*Problem to solve:* The span to repeat in the listing below runs from the line containing "Badan Pendapatan Daerah Kota Medan mengaku" to the line containing "pemain Pemko Medan untuk terus berlatih guna", inclusive. Repeat it exactly, and only it.

*Material for this exercise:*
• • •

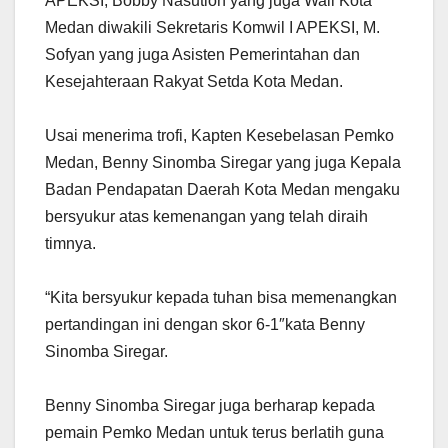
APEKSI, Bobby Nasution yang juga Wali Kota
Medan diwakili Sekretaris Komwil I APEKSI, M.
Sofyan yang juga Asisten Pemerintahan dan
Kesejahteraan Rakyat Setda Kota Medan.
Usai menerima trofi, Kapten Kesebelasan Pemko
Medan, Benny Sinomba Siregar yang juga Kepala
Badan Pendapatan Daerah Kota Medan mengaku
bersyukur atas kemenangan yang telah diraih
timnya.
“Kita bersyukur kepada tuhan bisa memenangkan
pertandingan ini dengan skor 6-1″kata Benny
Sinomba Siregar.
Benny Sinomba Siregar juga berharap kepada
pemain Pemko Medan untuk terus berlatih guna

• • •

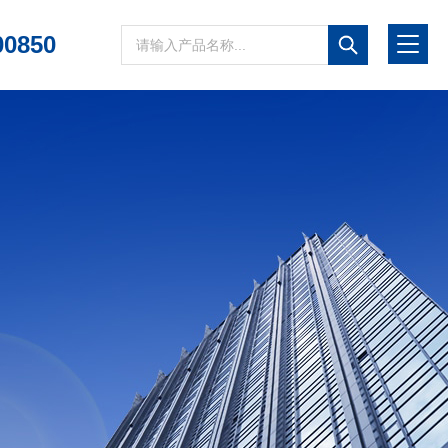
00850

• • •

*Output for this task:*
Badan Pendapatan Daerah Kota Medan mengaku
bersyukur atas kemenangan yang telah diraih
timnya.
“Kita bersyukur kepada tuhan bisa memenangkan
pertandingan ini dengan skor 6-1″kata Benny
Sinomba Siregar.
Benny Sinomba Siregar juga berharap kepada
pemain Pemko Medan untuk terus berlatih guna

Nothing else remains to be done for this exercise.